Lead Site Reliability Engineer
About this position
Responsibilities
• Lead the design, implementation, and operation of highly available and scalable infrastructure solutions to support our organization's applications and services.
• Support services before they go live such as system design consulting, capacity planning, and launch reviews.
• Maintain services once they are live by measuring and monitoring availability, latency, and overall system health.
• Scale systems sustainably through mechanisms like automation; evolve systems by pushing for changes that improve reliability and velocity.
• Improve monitoring, alerting and resilience of systems.
• Practice sustainable incident response and blameless postmortems.
Requirements
• Minimum of 5-10 years of experience in a Site Reliability Engineering (SRE) role, with a proven track record of designing and implementing scalable and reliable infrastructure solutions.

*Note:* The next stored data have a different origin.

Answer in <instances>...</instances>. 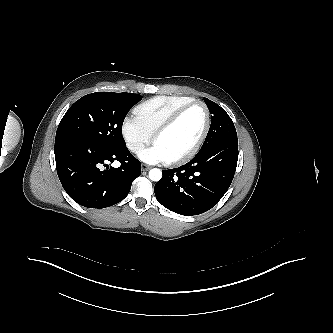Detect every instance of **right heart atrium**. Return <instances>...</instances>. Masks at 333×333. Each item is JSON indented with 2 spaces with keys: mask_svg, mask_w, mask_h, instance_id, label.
Returning <instances> with one entry per match:
<instances>
[{
  "mask_svg": "<svg viewBox=\"0 0 333 333\" xmlns=\"http://www.w3.org/2000/svg\"><path fill=\"white\" fill-rule=\"evenodd\" d=\"M121 132L127 148L135 154L139 153L151 141L153 135L136 116L124 118Z\"/></svg>",
  "mask_w": 333,
  "mask_h": 333,
  "instance_id": "1",
  "label": "right heart atrium"
}]
</instances>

• Systematic problem-solving approach, coupled with effective communication skills and a sense of drive.
• Experience in designing, analyzing, and troubleshooting micro-services.
• Understanding of monitoring, logging, and tracing systems to help teams quickly detect problems such as ELK, Prometheus, Grafana, Jaeger.
• Experience with Linux and Network administration skills for troubleshooting is an advantage.
• Familiar with Cloud Platform (AWS or Google Cloud) and Kubernetes is an advantage.
• Experience programming in Go or similar is an advantage.
• Experience designing and managing MongoDB and MySQL databases is an advantage.
• Knowledge in Security and how to test is an advantage.